┌─ Given information
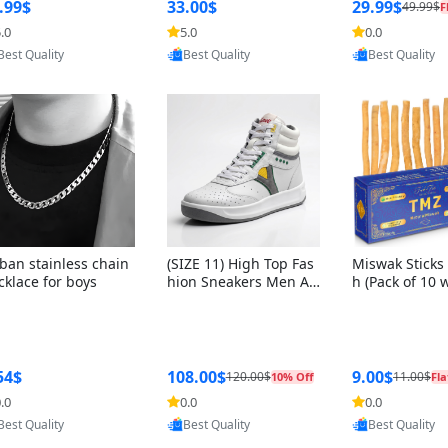
ng Box + Oute
.99$
33.00$
29.99$
49.99$
F
bbon
.0
5.0
0.0
Provided by Yoovic
Provided by Yoovic
Provided by Y
Best Quality
Best Quality
Best Quality
ban stainless chain
(SIZE 11) High Top Fas
Miswak Sticks 
cklace for boys
hion Sneakers Men Af
h (Pack of 10 
ghani Tali Style OG, PU
lders) Herbal 
Sole, Superior Cushion
e, No Toothpa
ing, Comfortable Lace
ed – 100% Or
Up Round Toe Shoes
ewing Sticks, 
a Persica (6 in
54$
108.00$
9.00$
120.00$
11.00$
10% Off
Fla
.0
0.0
0.0
Provided by Yoovic
Provided by Yoovic
Provided by Y
Best Quality
Best Quality
Best Quality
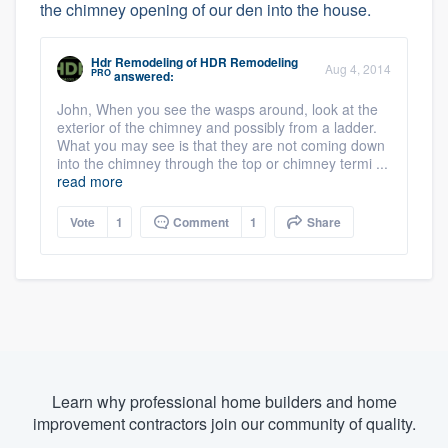
the chimney opening of our den into the house.
Hdr Remodeling
of
HDR Remodeling
Aug 4, 2014
PRO
answered:
John, When you see the wasps around, look at the
exterior of the chimney and possibly from a ladder.
What you may see is that they are not coming down
into the chimney through the top or chimney termi ...
read more
Vote
1
Comment
1
Share
Learn why professional home builders and home
improvement contractors join our community of quality.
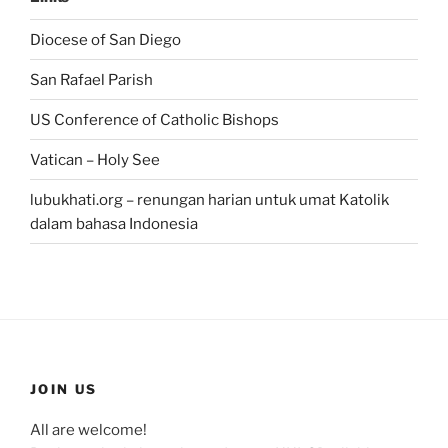
Diocese of San Diego
San Rafael Parish
US Conference of Catholic Bishops
Vatican – Holy See
lubukhati.org – renungan harian untuk umat Katolik
dalam bahasa Indonesia
JOIN US
All are welcome!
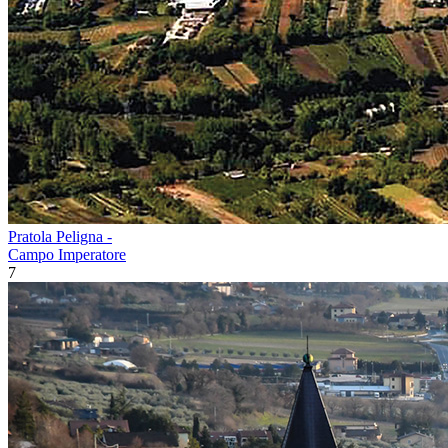
Pratola Peligna -
Campo Imperatore
7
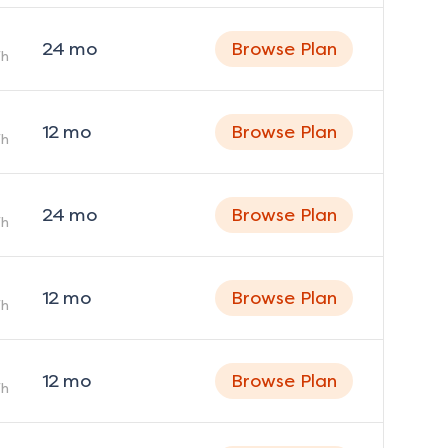
24
mo
Browse Plan
h
12
mo
Browse Plan
h
24
mo
Browse Plan
h
12
mo
Browse Plan
h
12
mo
Browse Plan
h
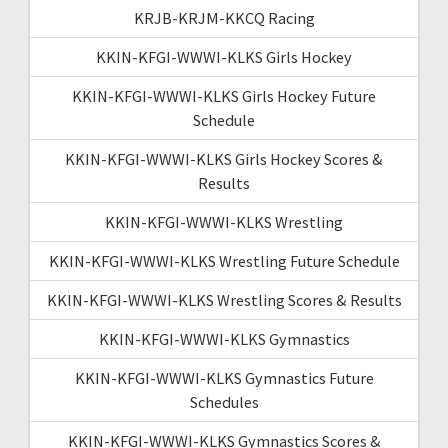
KRJB-KRJM-KKCQ Racing
KKIN-KFGI-WWWI-KLKS Girls Hockey
KKIN-KFGI-WWWI-KLKS Girls Hockey Future
Schedule
KKIN-KFGI-WWWI-KLKS Girls Hockey Scores &
Results
KKIN-KFGI-WWWI-KLKS Wrestling
KKIN-KFGI-WWWI-KLKS Wrestling Future Schedule
KKIN-KFGI-WWWI-KLKS Wrestling Scores & Results
KKIN-KFGI-WWWI-KLKS Gymnastics
KKIN-KFGI-WWWI-KLKS Gymnastics Future
Schedules
KKIN-KFGI-WWWI-KLKS Gymnastics Scores &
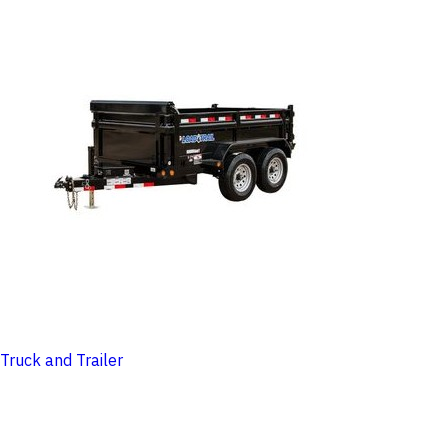
Truck and Trailer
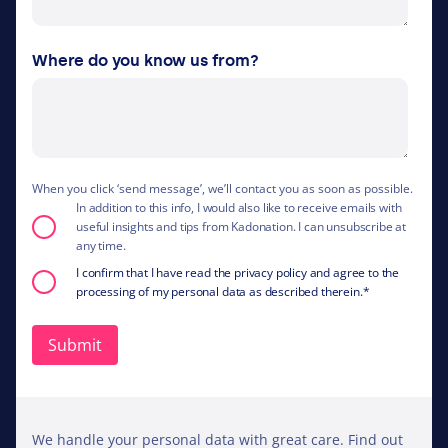
Where do you know us from?
When you click ‘send message’, we’ll contact you as soon as possible.
In addition to this info, I would also like to receive emails with
useful insights and tips from Kadonation. I can unsubscribe at
any time.
I confirm that I have read the privacy policy and agree to the
processing of my personal data as described therein.
*
We handle your personal data with great care. Find out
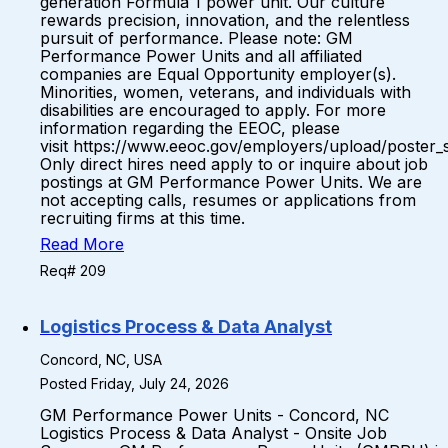
generation Formula 1 power unit. Our culture
rewards precision, innovation, and the relentless
pursuit of performance. Please note: GM
Performance Power Units and all affiliated
companies are Equal Opportunity employer(s).
Minorities, women, veterans, and individuals with
disabilities are encouraged to apply. For more
information regarding the EEOC, please
visit https://www.eeoc.gov/employers/upload/poster_
Only direct hires need apply to or inquire about job
postings at GM Performance Power Units. We are
not accepting calls, resumes or applications from
recruiting firms at this time.
Read More
Req# 209
Logistics Process & Data Analyst
Concord, NC, USA
Posted Friday, July 24, 2026
GM Performance Power Units - Concord, NC
Logistics Process & Data Analyst - Onsite Job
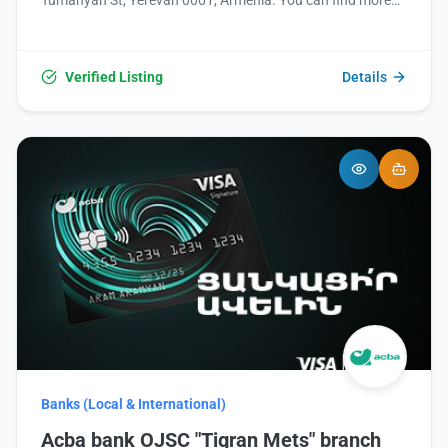
Tumanyan St, Yerevan 0001, Armenia. You can find more
information or contact them via their website at
https://www.fastbank.am/ or by phone at +374 95
510601.
Verified Listing
Details
Banks (Local & International)
Acba bank OJSC "Tigran Mets" branch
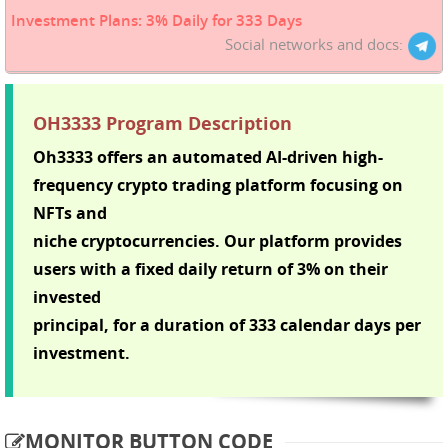
Investment Plans: 3% Daily for 333 Days
Social networks and docs:
OH3333 Program Description
Oh3333 offers an automated AI-driven high-
frequency crypto trading platform focusing on
NFTs and
niche cryptocurrencies. Our platform provides
users with a fixed daily return of 3% on their
invested
principal, for a duration of 333 calendar days per
investment.
MONITOR BUTTON CODE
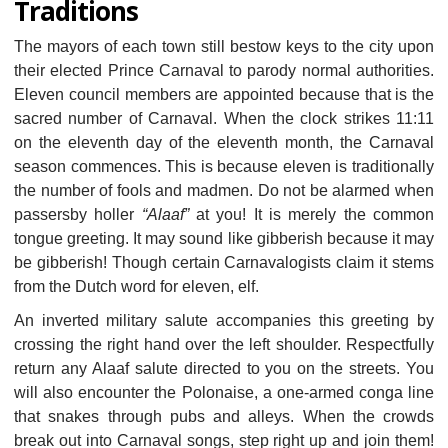
Traditions
The mayors of each town still bestow keys to the city upon
their elected Prince Carnaval to parody normal authorities.
Eleven council members are appointed because that is the
sacred number of Carnaval. When the clock strikes 11:11
on the eleventh day of the eleventh month, the Carnaval
season commences. This is because eleven is traditionally
the number of fools and madmen. Do not be alarmed when
passersby holler
“Alaaf”
at you! It is merely the common
tongue greeting. It may sound like gibberish because it may
be gibberish! Though certain Carnavalogists claim it stems
from the Dutch word for eleven, elf.
An inverted military salute accompanies this greeting by
crossing the right hand over the left shoulder. Respectfully
return any Alaaf salute directed to you on the streets. You
will also encounter the Polonaise, a one-armed conga line
that snakes through pubs and alleys. When the crowds
break out into Carnaval songs, step right up and join them!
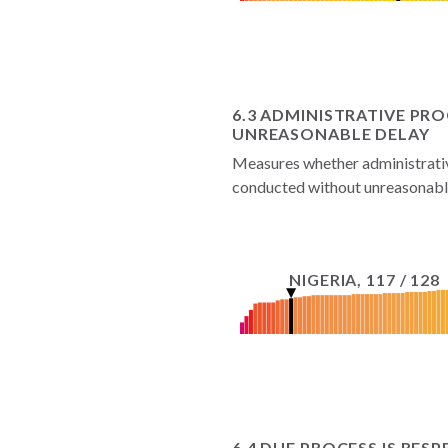
6.3 ADMINISTRATIVE P
UNREASONABLE DELAY
Measures whether administrative
conducted without unreasonable
NIGERIA
,
117
/
128
6.4 DUE PROCESS IS RES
└─
Check each line of the data above for the word "Units" and state how many lines contain it, with no other text.

3